News Releases & Statements


August 10, 2005 | back to news

American Beverage Association Statement on University of Cincinnati Study on Mice Alleging Fructose-Sweetened Beverages Increase Body Fat

CONTACT:     

Kathleen Dezio
(202) 463-6772
kdezio@ameribev.org

Tracey Halliday
(202) 463-6705
thalliday@ameribev.org

In response to “Consuming Fructose-sweetened Beverages Increases Body Adiposity in Mice,” a study published in the July issue of Obesity Research, Dr. Richard Adamson, vice president of scientific and technical affairs of The American Beverage Association, said:

“This study, which alleges that consumption of soft drinks and other beverages sweetened with fructose leads to increases in body adiposity, is seriously flawed. The findings are based on a small sample of nine mice that were administered each beverage, and the conclusion is only speculation.
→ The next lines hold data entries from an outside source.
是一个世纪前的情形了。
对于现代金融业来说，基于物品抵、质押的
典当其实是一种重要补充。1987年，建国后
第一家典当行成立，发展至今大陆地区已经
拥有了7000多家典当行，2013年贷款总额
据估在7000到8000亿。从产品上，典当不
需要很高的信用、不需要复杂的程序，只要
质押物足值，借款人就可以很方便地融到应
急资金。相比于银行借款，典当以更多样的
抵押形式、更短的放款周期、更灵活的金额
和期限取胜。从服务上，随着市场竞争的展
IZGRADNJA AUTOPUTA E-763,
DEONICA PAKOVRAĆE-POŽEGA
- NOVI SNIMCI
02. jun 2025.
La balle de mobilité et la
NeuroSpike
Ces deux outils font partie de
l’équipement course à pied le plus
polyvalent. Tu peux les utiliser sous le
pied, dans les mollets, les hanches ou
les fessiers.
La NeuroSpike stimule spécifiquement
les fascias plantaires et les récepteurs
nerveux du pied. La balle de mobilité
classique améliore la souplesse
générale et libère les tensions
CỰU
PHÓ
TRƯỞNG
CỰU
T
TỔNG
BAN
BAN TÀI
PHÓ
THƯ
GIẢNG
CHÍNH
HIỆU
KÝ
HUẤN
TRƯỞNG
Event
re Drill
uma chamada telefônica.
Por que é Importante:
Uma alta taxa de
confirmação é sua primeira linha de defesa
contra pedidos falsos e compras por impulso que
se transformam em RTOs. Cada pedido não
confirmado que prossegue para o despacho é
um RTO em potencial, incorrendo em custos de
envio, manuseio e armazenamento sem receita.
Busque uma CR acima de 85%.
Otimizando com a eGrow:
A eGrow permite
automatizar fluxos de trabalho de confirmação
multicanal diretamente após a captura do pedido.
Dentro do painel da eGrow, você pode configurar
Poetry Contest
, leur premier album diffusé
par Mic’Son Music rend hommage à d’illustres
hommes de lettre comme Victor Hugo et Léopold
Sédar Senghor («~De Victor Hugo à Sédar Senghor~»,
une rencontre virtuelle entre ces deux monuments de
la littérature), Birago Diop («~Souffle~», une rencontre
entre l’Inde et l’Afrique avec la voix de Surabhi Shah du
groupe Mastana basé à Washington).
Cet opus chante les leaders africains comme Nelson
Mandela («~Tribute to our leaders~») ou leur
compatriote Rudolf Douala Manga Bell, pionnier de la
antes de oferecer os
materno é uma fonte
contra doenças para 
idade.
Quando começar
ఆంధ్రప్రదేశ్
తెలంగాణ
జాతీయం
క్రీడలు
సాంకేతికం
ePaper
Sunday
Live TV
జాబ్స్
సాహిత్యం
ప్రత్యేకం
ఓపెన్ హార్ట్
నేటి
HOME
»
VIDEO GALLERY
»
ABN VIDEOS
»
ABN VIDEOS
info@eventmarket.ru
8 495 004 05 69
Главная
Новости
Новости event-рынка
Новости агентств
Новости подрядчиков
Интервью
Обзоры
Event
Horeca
One major flaw in the study is that the authors confuse high fructose corn syrup (HFCS) with fructose. HFCS 42 or 55, the primary sweeteners used in the U.S., are not 100 percent fructose. They are either 42 percent or 55 percent fructose with the remaining percent mainly glucose. HFCS is very similar to the sucrose (table sugar) used in commercial beverages because sucrose in a soft drink, over time, inverts to 50 percent fructose and 50 percent glucose. The authors also fail to discuss the fact that glucose and fructose, whether from HFCS or sucrose, modulate the effects of each other on taste, insulin release and leptin levels.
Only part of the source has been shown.